The phase 3 SUCCESSOR-2 trial has shown that adding Mezigdomide to a treatment combination of Carfilzomib and Dexamethasone significantly improves progression-free survival in patients with relapsed or refractory Multiple Myeloma. The study included patients who had received at least one previous line of therapy, including treatment with Lenalidomide and anti-CD38 antibodies, a group that often has limited treatment options after relapse.
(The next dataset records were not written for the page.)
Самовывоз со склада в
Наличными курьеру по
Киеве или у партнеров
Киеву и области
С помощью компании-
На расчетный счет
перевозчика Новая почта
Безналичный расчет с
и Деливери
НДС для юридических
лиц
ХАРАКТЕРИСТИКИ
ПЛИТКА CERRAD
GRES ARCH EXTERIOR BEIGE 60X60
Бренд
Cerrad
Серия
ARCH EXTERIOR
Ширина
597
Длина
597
Mezigdomide is an oral CELMoD (cereblon E3 ligase modulator) designed to target the cell’s protein-degradation system. By modifying the cereblon pathway, the drug promotes the breakdown of key proteins that help myeloma cells survive. In the randomized, multicenter trial, patients receiving the combination of mezigdomide, carfilzomib, and dexamethasone experienced better disease control compared with those receiving carfilzomib and dexamethasone alone. Researchers also evaluated additional outcomes, including overall survival, overall response rate, and quality of life.
The safety profile of the regimen was consistent with previous studies of CELMoD drugs. The most commonly reported side effects included neutropenia, infections, anemia, and thrombocytopenia. Despite these adverse events, investigators believe the results highlight the potential of mezigdomide as a next-generation therapy beyond traditional immunomodulatory drugs such as Revlimid. Experts say the treatment could provide a new option for patients whose disease has progressed after standard therapies. Full data from the SUCCESSOR-2 trial are expected to be presented at an upcoming medical conference and shared with global regulatory authorities.